Maybe they did, for all I know. But what Goldberg fails to mention is that they found it. The Right, generally speaking, failed to look for it and ignored it when it was presented to them.

Here’s where things get a tiny bit more interesting:
[T]he harms of out-of-wedlock birth seem to still be discounted irrationally on the left.
Without debating whether or not this is true, I’d point out that there are several possible ways of dealing with these “harms.”

One would be to make out-of-wedlock births illegal, which requires choosing an appropriate punishment. I think it’s safe to say that neither conservatives nor liberals would want to impose mandatory abortions. Failing that, we could allow her to have the baby and then prosecute her, or give the baby to a willing married couple (or both). These sound like “big government” solutions to me, and I suspect they might result in “harms” of their own.

Since there's no realistic way of forbidding “illegitimate” births, and conservatives generally object to both sex education and birth control, their default stance is that single mothers should be scapegoated as slutty or irresponsible, and denied a social safety net, to whatever extent is politically feasible. Undermining social programs is the real purpose of the entire charade, natch, so any negative outcomes will accordingly be portrayed as the “natural” consequence of being born out of wedlock (to some filthy whore). These children are at a disadvantage; to prove it, we'll do our best to put them at a disadvantage.

But enough about that. Goldberg goes on to claim that environmentalists engage in scaremongering and alarmism. He's right, of course.
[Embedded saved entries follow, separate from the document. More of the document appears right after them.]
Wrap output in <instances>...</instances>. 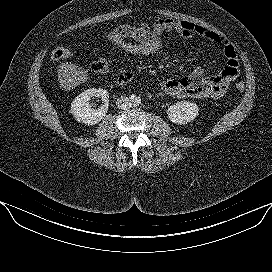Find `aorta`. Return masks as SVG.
Returning a JSON list of instances; mask_svg holds the SVG:
<instances>
[{
  "label": "aorta",
  "mask_w": 272,
  "mask_h": 272,
  "mask_svg": "<svg viewBox=\"0 0 272 272\" xmlns=\"http://www.w3.org/2000/svg\"><path fill=\"white\" fill-rule=\"evenodd\" d=\"M130 101L133 106H137L141 103V99L137 95H131Z\"/></svg>",
  "instance_id": "762f6f07"
}]
</instances>
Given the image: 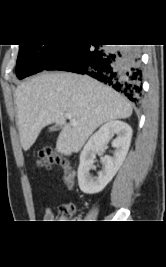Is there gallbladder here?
<instances>
[{
	"instance_id": "bac80fb5",
	"label": "gallbladder",
	"mask_w": 166,
	"mask_h": 267,
	"mask_svg": "<svg viewBox=\"0 0 166 267\" xmlns=\"http://www.w3.org/2000/svg\"><path fill=\"white\" fill-rule=\"evenodd\" d=\"M62 127L60 125H55L53 127L49 128V131H55V130H60Z\"/></svg>"
}]
</instances>
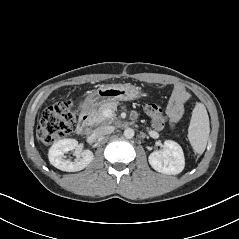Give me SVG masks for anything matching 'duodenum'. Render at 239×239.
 <instances>
[{"label": "duodenum", "instance_id": "410a0bca", "mask_svg": "<svg viewBox=\"0 0 239 239\" xmlns=\"http://www.w3.org/2000/svg\"><path fill=\"white\" fill-rule=\"evenodd\" d=\"M91 114L89 112H85L77 126L78 134H82L90 125Z\"/></svg>", "mask_w": 239, "mask_h": 239}]
</instances>
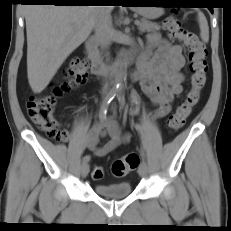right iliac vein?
Listing matches in <instances>:
<instances>
[{
    "label": "right iliac vein",
    "instance_id": "obj_1",
    "mask_svg": "<svg viewBox=\"0 0 231 231\" xmlns=\"http://www.w3.org/2000/svg\"><path fill=\"white\" fill-rule=\"evenodd\" d=\"M89 170H90L89 164L88 163H83L82 166H81V176L83 178H85L88 175Z\"/></svg>",
    "mask_w": 231,
    "mask_h": 231
}]
</instances>
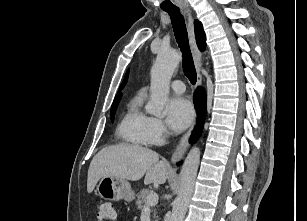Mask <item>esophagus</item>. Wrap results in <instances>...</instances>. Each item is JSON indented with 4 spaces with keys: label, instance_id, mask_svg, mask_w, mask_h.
I'll return each instance as SVG.
<instances>
[{
    "label": "esophagus",
    "instance_id": "esophagus-1",
    "mask_svg": "<svg viewBox=\"0 0 307 221\" xmlns=\"http://www.w3.org/2000/svg\"><path fill=\"white\" fill-rule=\"evenodd\" d=\"M183 10H184V12L186 13V16H187L189 42H190V46H191V50H192V54H193V59H194V64H195V68H196V72H197V85L200 86L201 82H202V75H201V72H200L201 52L199 51L197 44H196V40H195L193 17H192L191 11L188 8V6H184ZM195 124H196V122L194 121L191 128L188 130V132L185 133L184 136L181 138L178 146L176 147L175 151L172 154V157H171L172 162L179 161L183 157L187 147L189 146V138H190V135H191V133L194 129Z\"/></svg>",
    "mask_w": 307,
    "mask_h": 221
}]
</instances>
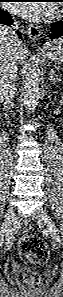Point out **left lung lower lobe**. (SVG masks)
Here are the masks:
<instances>
[{"label":"left lung lower lobe","mask_w":63,"mask_h":297,"mask_svg":"<svg viewBox=\"0 0 63 297\" xmlns=\"http://www.w3.org/2000/svg\"><path fill=\"white\" fill-rule=\"evenodd\" d=\"M50 36L52 39L63 36V20L51 26Z\"/></svg>","instance_id":"1"}]
</instances>
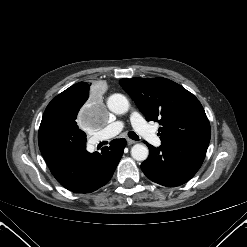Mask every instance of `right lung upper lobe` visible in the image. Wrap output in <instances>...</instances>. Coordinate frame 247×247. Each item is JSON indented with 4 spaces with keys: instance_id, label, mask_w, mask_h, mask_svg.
<instances>
[{
    "instance_id": "obj_1",
    "label": "right lung upper lobe",
    "mask_w": 247,
    "mask_h": 247,
    "mask_svg": "<svg viewBox=\"0 0 247 247\" xmlns=\"http://www.w3.org/2000/svg\"><path fill=\"white\" fill-rule=\"evenodd\" d=\"M63 92L72 93L77 98L85 100L89 97L90 85L85 82H80V83L72 85L71 87H69Z\"/></svg>"
}]
</instances>
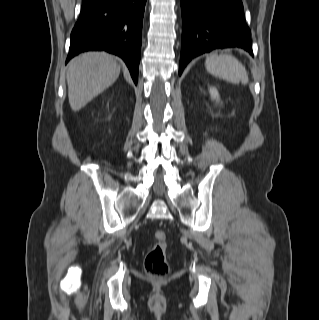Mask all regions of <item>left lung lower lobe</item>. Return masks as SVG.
Returning <instances> with one entry per match:
<instances>
[{"mask_svg":"<svg viewBox=\"0 0 319 320\" xmlns=\"http://www.w3.org/2000/svg\"><path fill=\"white\" fill-rule=\"evenodd\" d=\"M182 45L179 75L194 57L237 47L251 55V31L241 0H181Z\"/></svg>","mask_w":319,"mask_h":320,"instance_id":"obj_1","label":"left lung lower lobe"}]
</instances>
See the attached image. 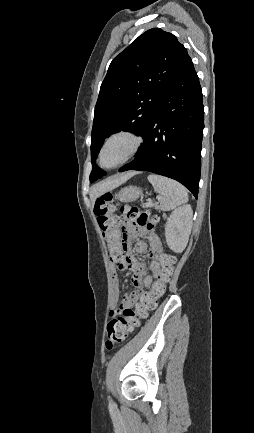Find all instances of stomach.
<instances>
[{
  "mask_svg": "<svg viewBox=\"0 0 254 433\" xmlns=\"http://www.w3.org/2000/svg\"><path fill=\"white\" fill-rule=\"evenodd\" d=\"M142 190L137 186H127L122 188L115 198L121 202H133L139 198Z\"/></svg>",
  "mask_w": 254,
  "mask_h": 433,
  "instance_id": "0dacf381",
  "label": "stomach"
}]
</instances>
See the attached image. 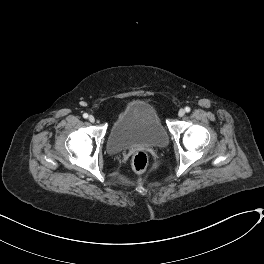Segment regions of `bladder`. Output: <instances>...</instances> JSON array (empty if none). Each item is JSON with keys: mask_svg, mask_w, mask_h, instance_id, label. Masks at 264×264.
<instances>
[{"mask_svg": "<svg viewBox=\"0 0 264 264\" xmlns=\"http://www.w3.org/2000/svg\"><path fill=\"white\" fill-rule=\"evenodd\" d=\"M168 135L157 112L146 102L131 103L116 117L107 138V150L118 154L135 146L163 148Z\"/></svg>", "mask_w": 264, "mask_h": 264, "instance_id": "1", "label": "bladder"}]
</instances>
It's all part of their plot to bring back Stalinism and cave-dwelling and Medieval medicine, which'll kill us all in the wind-up.
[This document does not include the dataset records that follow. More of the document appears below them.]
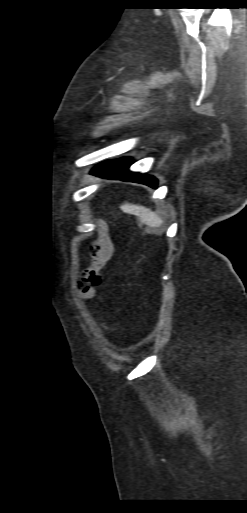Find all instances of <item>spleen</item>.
<instances>
[{"label":"spleen","mask_w":247,"mask_h":513,"mask_svg":"<svg viewBox=\"0 0 247 513\" xmlns=\"http://www.w3.org/2000/svg\"><path fill=\"white\" fill-rule=\"evenodd\" d=\"M121 210L128 214L136 215L142 223L150 227H156L161 222L159 216L145 206L126 203L121 206Z\"/></svg>","instance_id":"3e777b00"}]
</instances>
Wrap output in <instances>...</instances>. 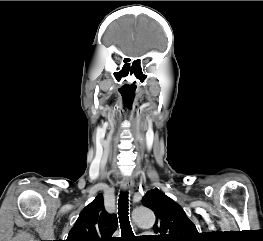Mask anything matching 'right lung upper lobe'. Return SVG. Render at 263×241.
<instances>
[{
	"label": "right lung upper lobe",
	"instance_id": "1",
	"mask_svg": "<svg viewBox=\"0 0 263 241\" xmlns=\"http://www.w3.org/2000/svg\"><path fill=\"white\" fill-rule=\"evenodd\" d=\"M117 229V218L104 208L102 194L80 213L66 241H115L112 237Z\"/></svg>",
	"mask_w": 263,
	"mask_h": 241
}]
</instances>
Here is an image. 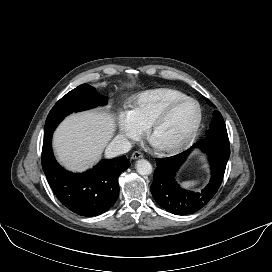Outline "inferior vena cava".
Returning <instances> with one entry per match:
<instances>
[{
  "label": "inferior vena cava",
  "mask_w": 272,
  "mask_h": 272,
  "mask_svg": "<svg viewBox=\"0 0 272 272\" xmlns=\"http://www.w3.org/2000/svg\"><path fill=\"white\" fill-rule=\"evenodd\" d=\"M132 145L129 140L121 135H117L107 146L105 150V156L107 158H113L121 154L127 153L131 149Z\"/></svg>",
  "instance_id": "inferior-vena-cava-1"
}]
</instances>
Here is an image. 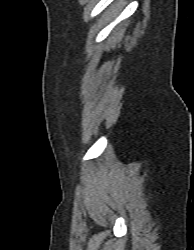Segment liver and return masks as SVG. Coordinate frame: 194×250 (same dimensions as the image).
Wrapping results in <instances>:
<instances>
[{"label":"liver","instance_id":"6515ba94","mask_svg":"<svg viewBox=\"0 0 194 250\" xmlns=\"http://www.w3.org/2000/svg\"><path fill=\"white\" fill-rule=\"evenodd\" d=\"M125 0H119L112 6V12L116 14L120 8H122L125 5Z\"/></svg>","mask_w":194,"mask_h":250}]
</instances>
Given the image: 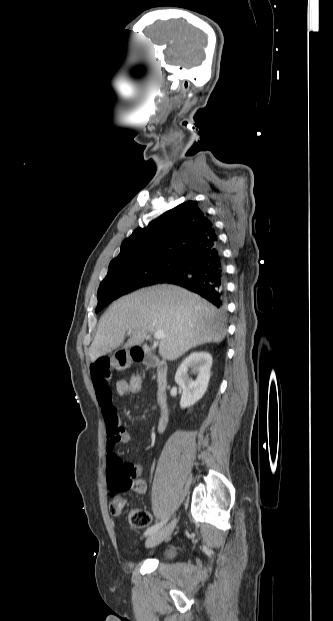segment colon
<instances>
[{"instance_id": "colon-1", "label": "colon", "mask_w": 333, "mask_h": 621, "mask_svg": "<svg viewBox=\"0 0 333 621\" xmlns=\"http://www.w3.org/2000/svg\"><path fill=\"white\" fill-rule=\"evenodd\" d=\"M142 376L140 374L132 376L125 381L127 394L138 396L141 392ZM109 485L116 491L123 492L132 488L131 469L121 465L111 467L108 470ZM125 505L124 500L117 499L110 503L109 510L113 515H119ZM151 515L144 509H133L128 514V522L134 528H144L151 523Z\"/></svg>"}]
</instances>
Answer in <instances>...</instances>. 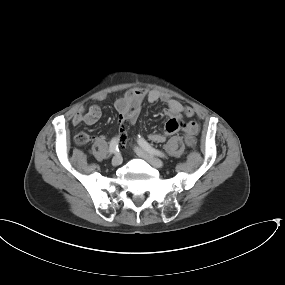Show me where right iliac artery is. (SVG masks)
<instances>
[{
    "label": "right iliac artery",
    "mask_w": 285,
    "mask_h": 285,
    "mask_svg": "<svg viewBox=\"0 0 285 285\" xmlns=\"http://www.w3.org/2000/svg\"><path fill=\"white\" fill-rule=\"evenodd\" d=\"M119 139L113 138L110 142L109 152L110 154L116 153L118 149Z\"/></svg>",
    "instance_id": "82829eb1"
}]
</instances>
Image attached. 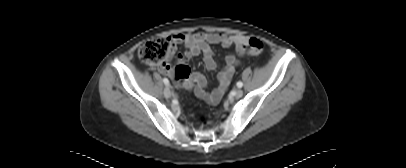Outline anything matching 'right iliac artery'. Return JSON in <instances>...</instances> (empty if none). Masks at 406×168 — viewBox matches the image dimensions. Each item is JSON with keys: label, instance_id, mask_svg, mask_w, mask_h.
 <instances>
[{"label": "right iliac artery", "instance_id": "right-iliac-artery-1", "mask_svg": "<svg viewBox=\"0 0 406 168\" xmlns=\"http://www.w3.org/2000/svg\"><path fill=\"white\" fill-rule=\"evenodd\" d=\"M163 82H164V84H165L166 86H169V80H168L167 78H164V79H163Z\"/></svg>", "mask_w": 406, "mask_h": 168}]
</instances>
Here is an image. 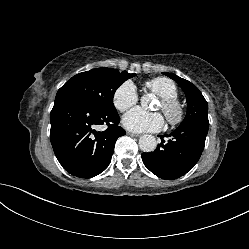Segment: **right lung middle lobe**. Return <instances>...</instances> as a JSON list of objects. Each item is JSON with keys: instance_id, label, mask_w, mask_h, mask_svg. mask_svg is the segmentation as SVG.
Segmentation results:
<instances>
[{"instance_id": "right-lung-middle-lobe-1", "label": "right lung middle lobe", "mask_w": 249, "mask_h": 249, "mask_svg": "<svg viewBox=\"0 0 249 249\" xmlns=\"http://www.w3.org/2000/svg\"><path fill=\"white\" fill-rule=\"evenodd\" d=\"M135 75L127 71L120 73L112 68L92 69L72 77L59 89L57 95H72L93 108L114 111L115 91L123 82Z\"/></svg>"}]
</instances>
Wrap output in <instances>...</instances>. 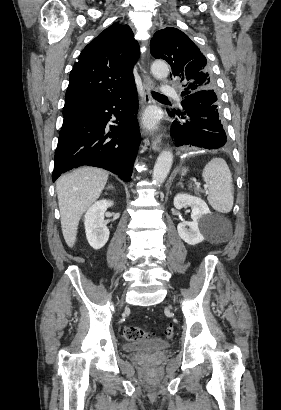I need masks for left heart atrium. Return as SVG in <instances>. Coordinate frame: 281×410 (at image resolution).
<instances>
[{
	"label": "left heart atrium",
	"mask_w": 281,
	"mask_h": 410,
	"mask_svg": "<svg viewBox=\"0 0 281 410\" xmlns=\"http://www.w3.org/2000/svg\"><path fill=\"white\" fill-rule=\"evenodd\" d=\"M147 122H148L149 124H153V123L155 122V117H154L153 114H149V115L147 116Z\"/></svg>",
	"instance_id": "39dd6f15"
}]
</instances>
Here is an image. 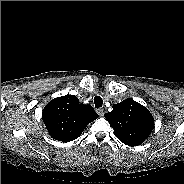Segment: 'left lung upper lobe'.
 Returning a JSON list of instances; mask_svg holds the SVG:
<instances>
[{"mask_svg": "<svg viewBox=\"0 0 184 184\" xmlns=\"http://www.w3.org/2000/svg\"><path fill=\"white\" fill-rule=\"evenodd\" d=\"M104 116L116 137L128 146L140 145L154 128V118L149 110L132 99L114 104L113 110Z\"/></svg>", "mask_w": 184, "mask_h": 184, "instance_id": "obj_1", "label": "left lung upper lobe"}]
</instances>
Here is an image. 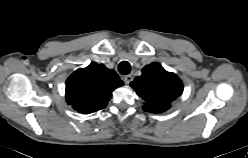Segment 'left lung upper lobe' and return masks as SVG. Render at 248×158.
I'll list each match as a JSON object with an SVG mask.
<instances>
[{
  "label": "left lung upper lobe",
  "mask_w": 248,
  "mask_h": 158,
  "mask_svg": "<svg viewBox=\"0 0 248 158\" xmlns=\"http://www.w3.org/2000/svg\"><path fill=\"white\" fill-rule=\"evenodd\" d=\"M130 85L145 101L143 109L155 113L166 111L183 91L180 79L158 63L145 66L142 75L136 77Z\"/></svg>",
  "instance_id": "5c2ea615"
}]
</instances>
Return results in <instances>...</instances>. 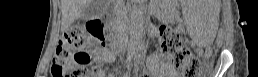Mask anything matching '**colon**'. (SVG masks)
<instances>
[{
    "mask_svg": "<svg viewBox=\"0 0 258 77\" xmlns=\"http://www.w3.org/2000/svg\"><path fill=\"white\" fill-rule=\"evenodd\" d=\"M154 35L171 62L182 69L186 77H198L205 69L200 59L182 45L180 36L165 25L154 28ZM102 27L89 36L76 25L63 34L53 57V77H89L92 74L90 48L96 41L104 42Z\"/></svg>",
    "mask_w": 258,
    "mask_h": 77,
    "instance_id": "5ec220e1",
    "label": "colon"
}]
</instances>
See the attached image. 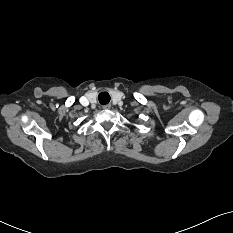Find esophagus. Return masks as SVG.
<instances>
[{
    "label": "esophagus",
    "mask_w": 233,
    "mask_h": 233,
    "mask_svg": "<svg viewBox=\"0 0 233 233\" xmlns=\"http://www.w3.org/2000/svg\"><path fill=\"white\" fill-rule=\"evenodd\" d=\"M110 107H111V106H110L109 104H107V105H104V106H103V109H110Z\"/></svg>",
    "instance_id": "34e87169"
}]
</instances>
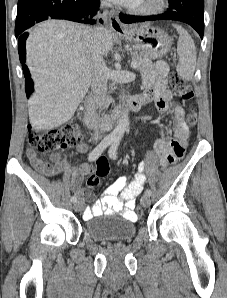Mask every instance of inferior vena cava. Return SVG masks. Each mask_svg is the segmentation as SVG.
I'll return each instance as SVG.
<instances>
[{
	"label": "inferior vena cava",
	"mask_w": 227,
	"mask_h": 298,
	"mask_svg": "<svg viewBox=\"0 0 227 298\" xmlns=\"http://www.w3.org/2000/svg\"><path fill=\"white\" fill-rule=\"evenodd\" d=\"M107 2L102 1V6H106ZM87 52L90 59L92 84L91 88L99 102H103L107 93V77H106V65L103 60V54L100 42L98 40L96 28H87ZM94 139L101 138L98 130L94 133Z\"/></svg>",
	"instance_id": "inferior-vena-cava-1"
}]
</instances>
He wraps things up by complaining that Marxists did “violence to rational inquiry," which is pretty rich coming from the Right’s leading exponent of class-addled pseudosemiotic horseshit.

But the biggest laugh comes in the last line:
Anyway, back to work.
I can't tell you how amused I am by the idea that in this post, Goldberg was taking a break from his work...as though the dunced-out nonsense he spouts here is somehow distinguishable from the dunced-out nonsense he spouts day in and day out, without let or hindrance, and with no more shame or self-awareness than a goddamn planarian worm.

Oh well, back to work. Those peep-show floors won't mop themselves!

7 comments:

ntodd said...

If Jonah is an example of babies born IN wedlock, our society is doomed. I wonder how his book is coming...

Joseph Dietrich said...

That was a bit like shooting fish in a barrel, wasn't it? Not that he didn't deserve it and all, but come on. The guy's not only lazy, but cognitively retarded.

P. Drāno said...

What's odd is, presumably he has a computer that's attached to the internet, and, golly, all kinds of information is right there. It's not like you have to spend an afternoon at the library looking up stuff.

Phila said...

That was a bit like shooting fish in a barrel, wasn't it?

Sure. And I wouldn't have bothered with it, if it hadn't been for his "back to work" line. That really did strike me as incredibly funny.

Phila said...

What's odd is, presumably he has a computer that's attached to the internet, and, golly, all kinds of information is right there. It's not like you have to spend an afternoon at the library looking up stuff.

How touchy-feely of you. You must live in a Dairy State.

Anonymous said...

the Right’s leading exponent of class-addled pseudosemiotic horseshit.

Sorry, but when I hear "pseudosemiotic horseshit," I immediately think of Jeff Goldstein.

Phila said...

Sorry, but when I hear "pseudosemiotic horseshit," I immediately think of Jeff Goldstein.

Understandable! But to be fair, I don't really think he deserves the "pseudo" part. And he sure as hell doesn't have Jonah's readership.